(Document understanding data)
┌────────

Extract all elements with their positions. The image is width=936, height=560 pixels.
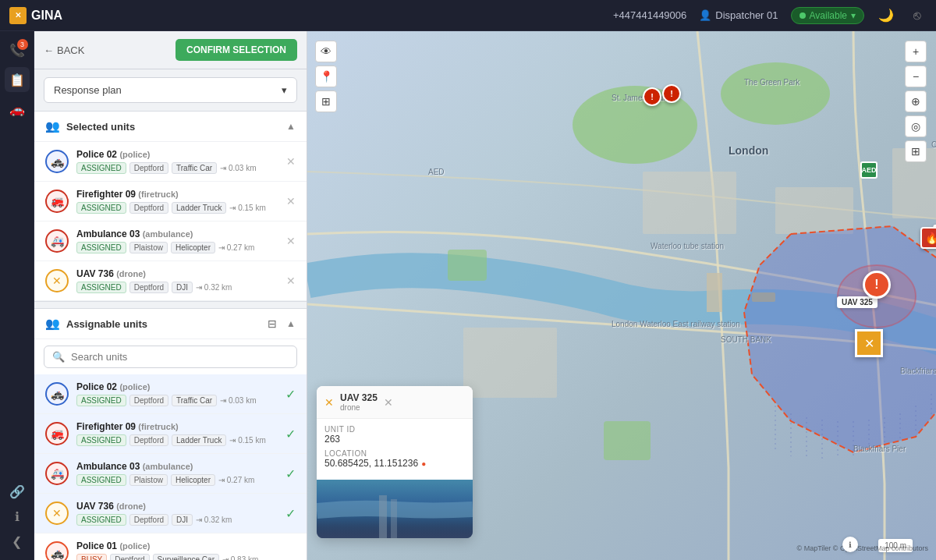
drone-icon: ✕ bbox=[45, 502, 69, 525]
tag-location: Deptford bbox=[129, 395, 168, 406]
alert-marker-2[interactable]: ! bbox=[662, 84, 681, 103]
incident-marker[interactable]: ! bbox=[863, 271, 891, 299]
location-dot-icon: ● bbox=[421, 459, 426, 468]
zoom-out-button[interactable]: − bbox=[905, 66, 927, 87]
selected-unit-amb03[interactable]: 🚑 Ambulance 03 (ambulance) ASSIGNED Plai… bbox=[34, 222, 307, 261]
unit-name: UAV 736 (drone) bbox=[76, 501, 278, 512]
link-icon-btn[interactable]: 🔗 bbox=[5, 479, 30, 504]
search-input[interactable] bbox=[71, 351, 289, 363]
map-attribution: © MapTiler © OpenStreetMap contributors bbox=[797, 544, 929, 552]
assignable-police01[interactable]: 🚓 Police 01 (police) BUSY Deptford Surve… bbox=[34, 533, 307, 560]
incident-icon: ! bbox=[863, 271, 891, 299]
pin-button[interactable]: 📍 bbox=[315, 66, 337, 87]
drone-icon: ✕ bbox=[45, 269, 69, 292]
police-icon: 🚓 bbox=[45, 150, 69, 173]
app-name: GINA bbox=[31, 9, 62, 23]
popup-title-area: UAV 325 drone bbox=[340, 392, 378, 412]
layers-left-button[interactable]: ⊞ bbox=[315, 90, 337, 112]
info-icon-btn[interactable]: ℹ bbox=[5, 504, 30, 529]
remove-button[interactable]: ✕ bbox=[286, 155, 296, 168]
unit-name: Ambulance 03 (ambulance) bbox=[76, 229, 278, 239]
phone-icon-btn[interactable]: 📞 3 bbox=[5, 37, 30, 62]
tag-assigned: ASSIGNED bbox=[76, 514, 126, 526]
tag-location: Deptford bbox=[129, 162, 168, 174]
tag-assigned: ASSIGNED bbox=[76, 395, 126, 406]
assignable-units-header: 👥 Assignable units ⊟ ▲ bbox=[34, 309, 307, 339]
selected-units-header: 👥 Selected units ▲ bbox=[34, 112, 307, 142]
assignable-amb03[interactable]: 🚑 Ambulance 03 (ambulance) ASSIGNED Plai… bbox=[34, 454, 307, 494]
unit-dist: ⇥ 0.83 km bbox=[222, 555, 258, 560]
selected-unit-uav736[interactable]: ✕ UAV 736 (drone) ASSIGNED Deptford DJI … bbox=[34, 261, 307, 301]
assignable-uav736[interactable]: ✕ UAV 736 (drone) ASSIGNED Deptford DJI … bbox=[34, 494, 307, 533]
unit-tags: ASSIGNED Deptford Traffic Car ⇥ 0.03 km bbox=[76, 162, 278, 174]
uav325-marker[interactable]: ✕ bbox=[855, 329, 883, 357]
selected-units-collapse[interactable]: ▲ bbox=[286, 121, 296, 132]
icon-sidebar: 📞 3 📋 🚗 🔗 ℹ ❮ bbox=[0, 31, 34, 560]
theme-toggle-icon[interactable]: 🌙 bbox=[877, 8, 895, 23]
notification-badge: 3 bbox=[17, 39, 28, 50]
unit-tags: ASSIGNED Plaistow Helicopter ⇥ 0.27 km bbox=[76, 242, 278, 253]
ff09-map-marker[interactable]: 🔥 bbox=[920, 227, 936, 249]
svg-point-1 bbox=[721, 62, 830, 125]
unit-info-uav736: UAV 736 (drone) ASSIGNED Deptford DJI ⇥ … bbox=[76, 268, 278, 293]
dispatcher-person-icon: 👤 bbox=[699, 9, 711, 21]
map-background: London SOUTH BANK St. James's Park The G… bbox=[307, 31, 936, 560]
back-button[interactable]: ← BACK bbox=[44, 44, 84, 56]
remove-button[interactable]: ✕ bbox=[286, 195, 296, 207]
ambulance-icon: 🚑 bbox=[45, 229, 69, 253]
unit-name: Police 01 (police) bbox=[76, 541, 296, 551]
svg-rect-28 bbox=[391, 499, 397, 538]
status-label: Available bbox=[810, 10, 847, 21]
popup-close-button[interactable]: ✕ bbox=[384, 396, 393, 409]
dispatcher-name: Dispatcher 01 bbox=[715, 9, 778, 21]
popup-unit-title: UAV 325 bbox=[340, 392, 378, 403]
tag-location: Plaistow bbox=[129, 474, 168, 486]
ambulance-icon: 🚑 bbox=[45, 462, 69, 485]
logout-icon[interactable]: ⎋ bbox=[908, 9, 927, 23]
layers-button[interactable]: ⊞ bbox=[905, 140, 927, 162]
main-layout: 📞 3 📋 🚗 🔗 ℹ ❮ ← BACK CONFIRM SELECTION R… bbox=[0, 31, 936, 560]
eye-button[interactable]: 👁 bbox=[315, 41, 337, 62]
sidebar-bottom: 🔗 ℹ ❮ bbox=[5, 479, 30, 554]
map-area[interactable]: London SOUTH BANK St. James's Park The G… bbox=[307, 31, 936, 560]
unit-info: Police 02 (police) ASSIGNED Deptford Tra… bbox=[76, 381, 278, 406]
tag-vehicle: Helicopter bbox=[171, 242, 215, 253]
tag-location: Plaistow bbox=[129, 242, 168, 253]
locate-button[interactable]: ◎ bbox=[905, 115, 927, 137]
logo-icon: ✕ bbox=[9, 7, 27, 24]
selected-unit-police02[interactable]: 🚓 Police 02 (police) ASSIGNED Deptford T… bbox=[34, 142, 307, 182]
plan-selector[interactable]: Response plan ▾ bbox=[44, 77, 297, 103]
status-badge[interactable]: Available ▾ bbox=[791, 7, 864, 24]
filter-icon[interactable]: ⊟ bbox=[268, 317, 277, 330]
tag-location: Deptford bbox=[129, 514, 168, 526]
units-icon-btn[interactable]: 🚗 bbox=[5, 97, 30, 122]
assignable-collapse[interactable]: ▲ bbox=[286, 318, 296, 329]
assignable-ff09[interactable]: 🚒 Firefighter 09 (firetruck) ASSIGNED De… bbox=[34, 414, 307, 454]
zoom-in-button[interactable]: + bbox=[905, 41, 927, 62]
collapse-sidebar-btn[interactable]: ❮ bbox=[5, 529, 30, 554]
unit-dist: ⇥ 0.15 km bbox=[229, 204, 265, 212]
map-controls-left: 👁 📍 ⊞ bbox=[315, 41, 337, 112]
tag-vehicle: Traffic Car bbox=[172, 162, 217, 174]
popup-header: ✕ UAV 325 drone ✕ bbox=[317, 386, 473, 419]
dispatch-icon-btn[interactable]: 📋 bbox=[5, 67, 30, 92]
assignable-police02[interactable]: 🚓 Police 02 (police) ASSIGNED Deptford T… bbox=[34, 374, 307, 414]
tag-assigned: ASSIGNED bbox=[76, 474, 126, 486]
remove-button[interactable]: ✕ bbox=[286, 235, 296, 247]
unit-info-amb03: Ambulance 03 (ambulance) ASSIGNED Plaist… bbox=[76, 229, 278, 253]
selected-unit-ff09[interactable]: 🚒 Firefighter 09 (firetruck) ASSIGNED De… bbox=[34, 182, 307, 222]
location-field: Location 50.685425, 11.151236 ● bbox=[324, 449, 465, 469]
compass-button[interactable]: ⊕ bbox=[905, 90, 927, 112]
remove-button[interactable]: ✕ bbox=[286, 275, 296, 287]
tag-busy: BUSY bbox=[76, 554, 107, 560]
alert-marker-1[interactable]: ! bbox=[643, 87, 661, 106]
unit-tags: ASSIGNED Deptford DJI ⇥ 0.32 km bbox=[76, 514, 278, 526]
map-info-button[interactable]: ℹ bbox=[842, 537, 858, 552]
panel-scroll[interactable]: 👥 Selected units ▲ 🚓 Police 02 (police) … bbox=[34, 111, 307, 560]
svg-rect-2 bbox=[448, 250, 487, 281]
confirm-selection-button[interactable]: CONFIRM SELECTION bbox=[176, 39, 297, 61]
aed-marker[interactable]: AED bbox=[860, 161, 878, 179]
selected-units-title: Selected units bbox=[66, 121, 280, 133]
unit-name: Police 02 (police) bbox=[76, 149, 278, 160]
unit-tags: ASSIGNED Deptford DJI ⇥ 0.32 km bbox=[76, 282, 278, 293]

└────────

Work order:
Find every line in the records that uses the string "Plaistow", then copy it.

Completed task:
unit-tags: ASSIGNED Plaistow Helicopter ⇥ 0.27 km bbox=[76, 242, 278, 253]
tag-location: Plaistow bbox=[129, 474, 168, 486]
tag-location: Plaistow bbox=[129, 242, 168, 253]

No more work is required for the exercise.